When the Evaluator/Umpire is on the field and taking in (sampling) the energy of all the other players and the environment during the game, he’s very susceptible to being conditioned or influenced by the players, coaches, and fans. That said, in a healthy state he can walk off the field, go out to nature or be by himself for a while and release that conditioning more easily than others.
Having clear boundaries and conscious awareness of what’s really going on during the game will help him not be overwhelmed by others or feel disappointed in the way the game is going but rather feel a sense of surprise and wonder at the excitement and flow of it all.
The Fans in the stands:
The fans could be thought of as the ancestral, social, cultural, and collective emotional & mental conditioning that happens around the players all the time. It’s the “white noise” that can either support them (through cheering) or bring them down (through booing), or distract them while they are on the field.
We can think of the fans and the other members of the team or organization as the tribe.
Helping the individual players recognize their own inner authority (truth), skills, and unique gifts, and supporting them in expressing this truth and genius is part of the process of moving from a highly conditioned-and “prescribed” way of acting that keeps the individual “fitting in” (tribal paradigm) to a richer more purposeful and productive way of living and working.
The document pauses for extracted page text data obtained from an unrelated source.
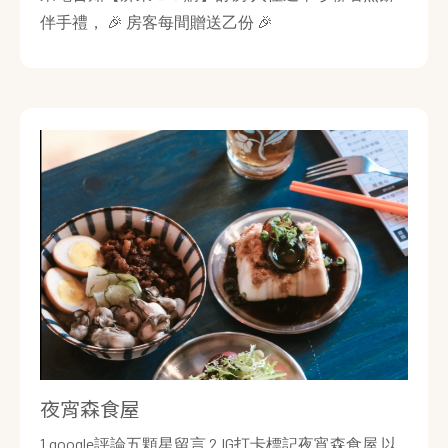
伴手禮， 🎉 房客每間贈送乙份 🎉
夜宵森食屋
1.google評論五顆星留言 2.IG打卡標記夜宵森食屋 以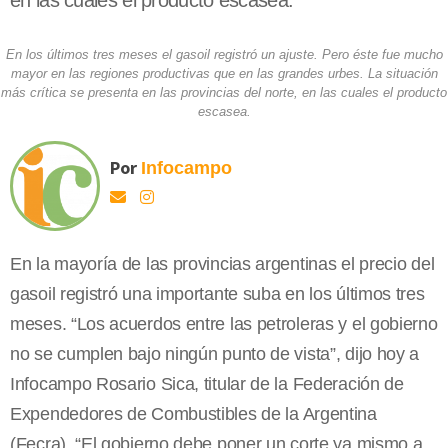
en las cuales el producto escasea.
En los últimos tres meses el gasoil registró un ajuste. Pero éste fue mucho
mayor en las regiones productivas que en las grandes urbes. La situación
más crítica se presenta en las provincias del norte, en las cuales el producto
escasea.
Por
Infocampo
En la mayoría de las provincias argentinas el precio del
gasoil registró una importante suba en los últimos tres
meses. “Los acuerdos entre las petroleras y el gobierno
no se cumplen bajo ningún punto de vista”, dijo hoy a
Infocampo Rosario Sica, titular de la Federación de
Expendedores de Combustibles de la Argentina
(Fecra). “El gobierno debe poner un corte ya mismo a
This is a paradigm where the individual is allowed to bring all of him or herself to the game and is celebrated for it. They feel on purpose, and are way more engaged and effective when on the field.
BG5 Career Design Analysis provides a framework for deeply understanding the mechanics of the game of life and an individual’s role in it-personally and in relationship to others. When an individual understands their unique role (through their type, aura, and decision-making strategy) and they understand how they operate optimally based on their own design they begin to interact with and relate to the other types on the field in a synergistic way. The game flows and magic occurs as their innate strengths & gifts are released through play.
Based on your Career Design Type, imagine yourself on the field described above. If you know how others on your work team operate (i.e., their Career Designs) imagine them on the field with you. How does that change the way you perceive yourself and others in the game of life & work?
You may feel as though the game you’ve been playing has lasted for-e-ver! (Baseball sometimes feels that way). It’s never too late to re-assess your game and take a seventh inning stretch so to speak. Get familiar with your Career Design and how you best operate. You may or may not hit a home run right away, but chances that you will greatly increase and the game will certainly be a lot more fun!